» Given entries:
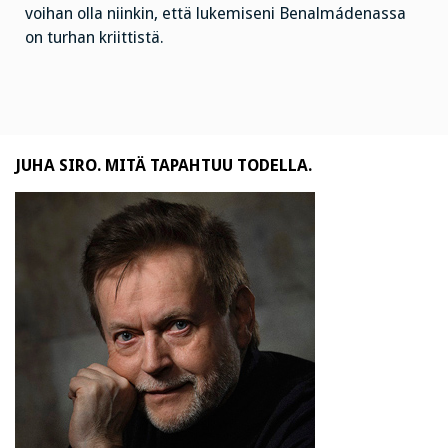
voihan olla niinkin, että lukemiseni Benalmádenassa
on turhan kriittistä.
JUHA SIRO. MITÄ TAPAHTUU TODELLA.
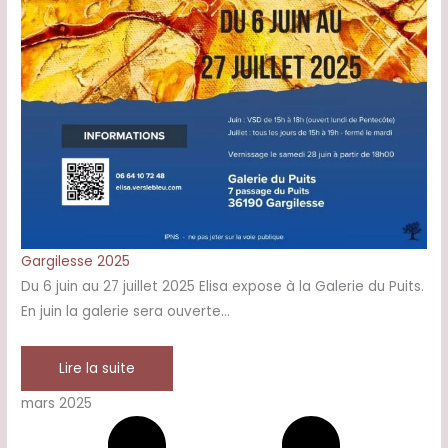
Gargilesse 2025
Du 6 juin au 27 juillet 2025 Elisa expose à la Galerie du Puits.
En juin la galerie sera ouverte…
Lire la suite
mars 2025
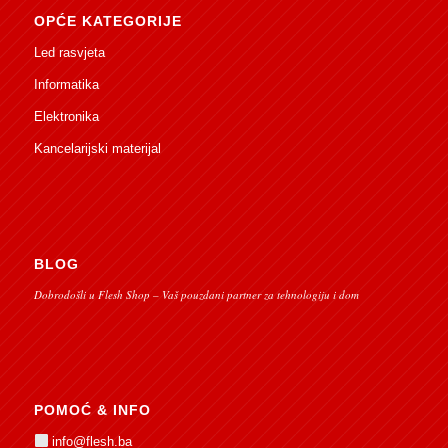
OPĆE KATEGORIJE
Led rasvjeta
Informatika
Elektronika
Kancelarijski materijal
BLOG
Dobrodošli u Flesh Shop – Vaš pouzdani partner za tehnologiju i dom
POMOĆ & INFO
info@flesh.ba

» Problem description:
Leave the pictures out and output the rest of the data word for word.

» Problem solution:
voihan olla niinkin, että lukemiseni Benalmádenassa
on turhan kriittistä.
JUHA SIRO. MITÄ TAPAHTUU TODELLA.
Gargilesse 2025
Du 6 juin au 27 juillet 2025 Elisa expose à la Galerie du Puits.
En juin la galerie sera ouverte…
Lire la suite
mars 2025
OPĆE KATEGORIJE
Led rasvjeta
Informatika
Elektronika
Kancelarijski materijal
BLOG
Dobrodošli u Flesh Shop – Vaš pouzdani partner za tehnologiju i dom
POMOĆ & INFO
info@flesh.ba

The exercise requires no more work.